Young galaxies are full of stray gas in the process of being converted to stars, some of which are huge and blue, others small and red. Big stars live fast and die young (and leave very beautiful corpses indeed), so after a while they're all gone and all that is left is smaller, more sedate celestial bodies. The rare exceptions occur when new sources of gas keep the production line of bright stars rolling.
One place we don't get new stars is among the globular clusters dotted around a galaxy. These are always filled with old stars of small to medium size, and are stable places without the excitement that comes with new star formation.
Or at least that is what we thought until Camargo 438 and 439 were discovered. The pair of clusters lie within the gas cloud HRK 81.4-77.8, which is located 16,000 light-years from the disk of the Milky Way. The clusters of stars turned up on a survey of gas clouds conducted by a team at the Federal University of Rio Grande do Sul, Brazil.
Finding a molecular cloud such as HRK 81.4-77.8 so far from the galactic plane is a rare event. In a paper to be published in the Monthly Notices of the Royal Astronomical Society and currently available at ArXiv.org, team leader Dr.
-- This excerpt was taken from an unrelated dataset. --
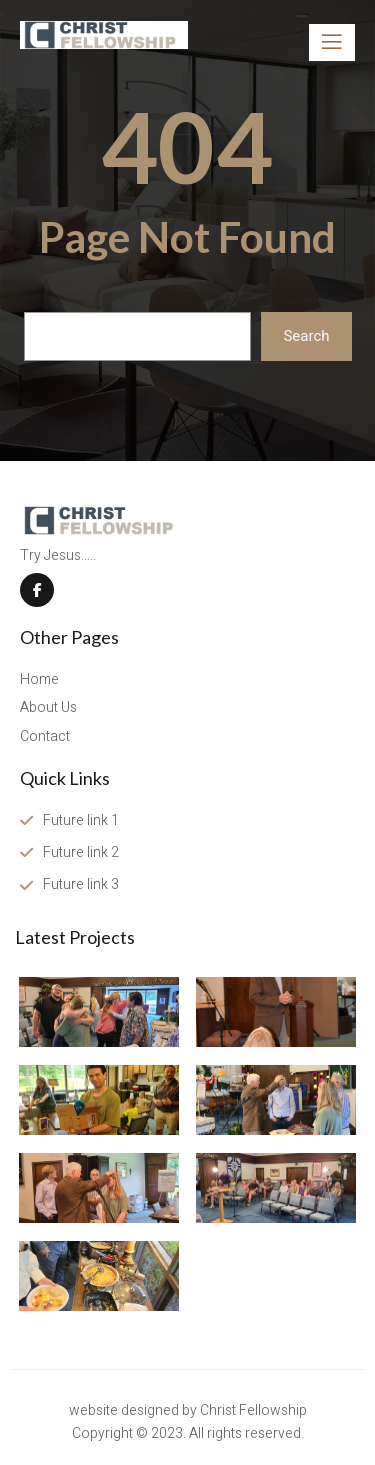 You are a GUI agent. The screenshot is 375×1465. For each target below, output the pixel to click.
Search (306, 336) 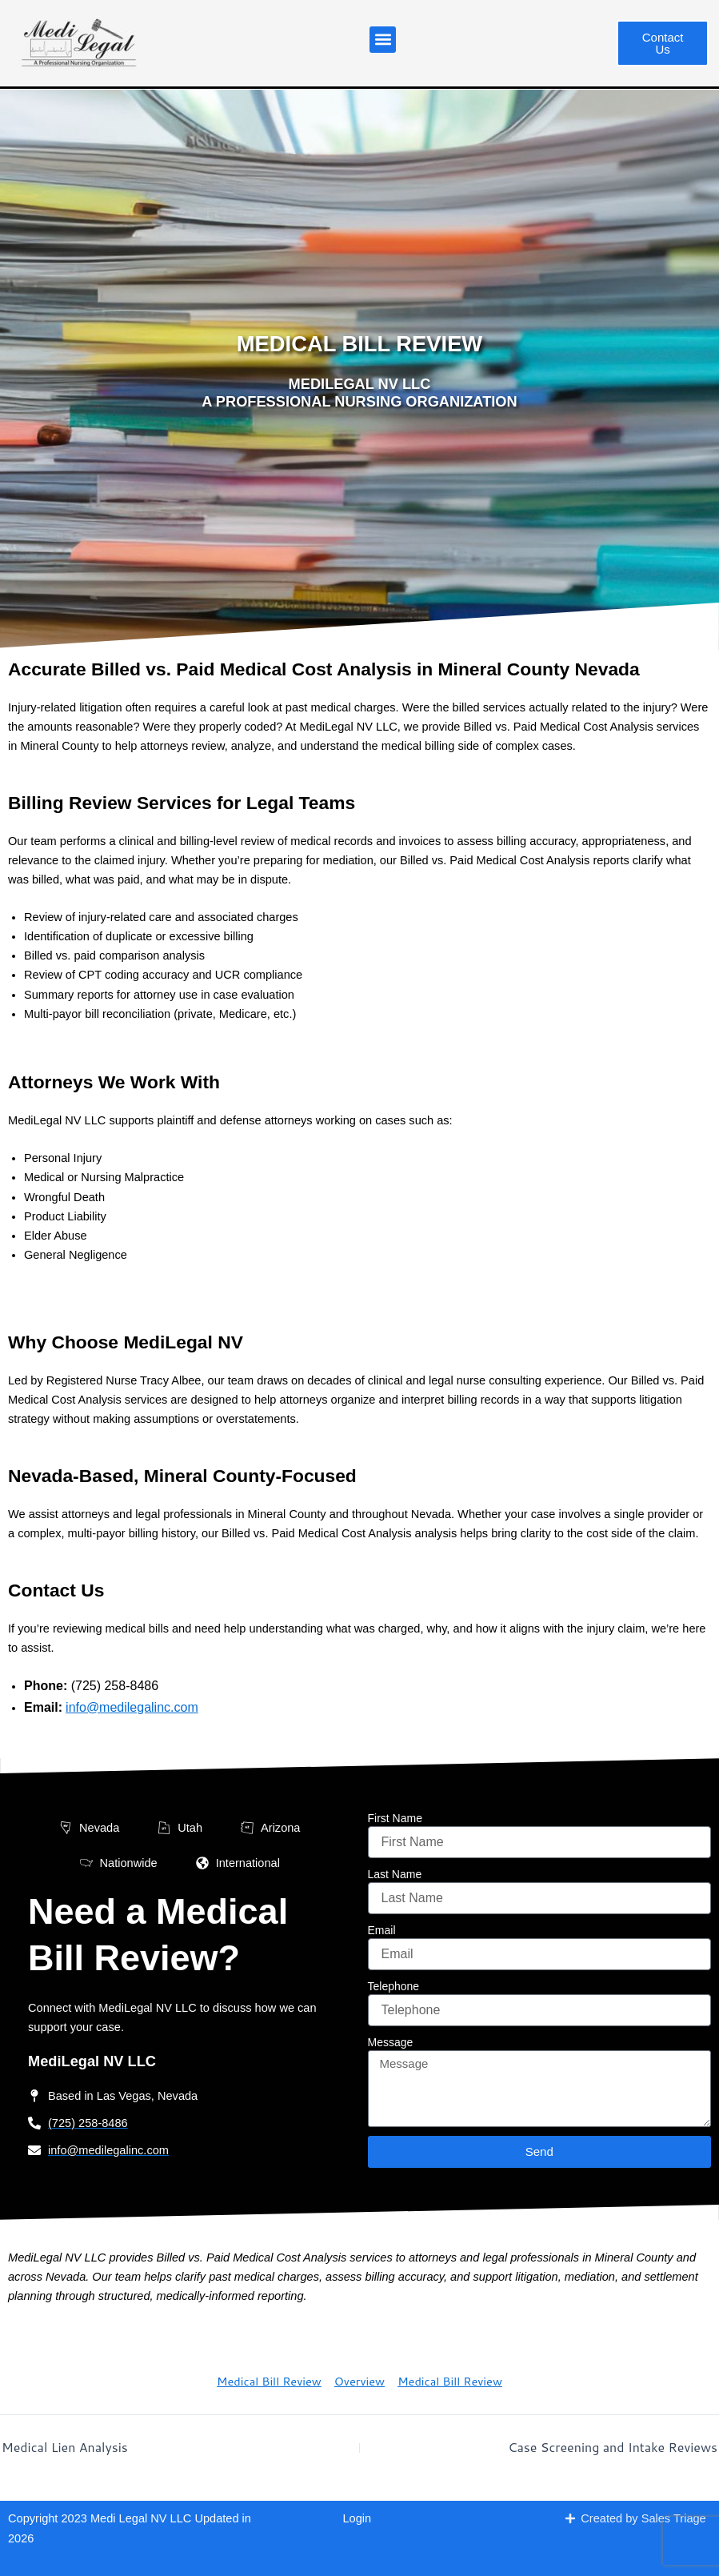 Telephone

Denilso Camargo describes the pair as “the most distant known embedded clusters from the [Galactic] plane.” This is not a case of incremental record breaking; most extra-galactic clusters lie less than a twentieth of this distance from the plane of the galaxy.
While clouds such as HRK 81.4-77.8 are made up of gasses that could become stars, their density is very low, which has been thought to be the reason we don't see star formation occurring inside them. Researchers still don't know where these clouds come from, although Camargo and his co-authors favor the “Galactic fountain” model where supernovae within the galactic disk throw off material that eventually becomes clouds like these.
An alternative proposal is that the clouds come from outside the galaxy and are slowly being captured by the Milky Way, possibly as a result of interaction with the Magellenic clouds.
Either way, the process appears to be very new by astronomical standards. The largest stars in the two clusters have yet to reach the main sequence, indicating we are witnessing the very beginnings of star formation in the region with ages estimated at 2 million years. Although the two clusters each have around 40 stars, C439 is thought to contain 260 solar masses, whereas C438 has barely a fifth of that mass.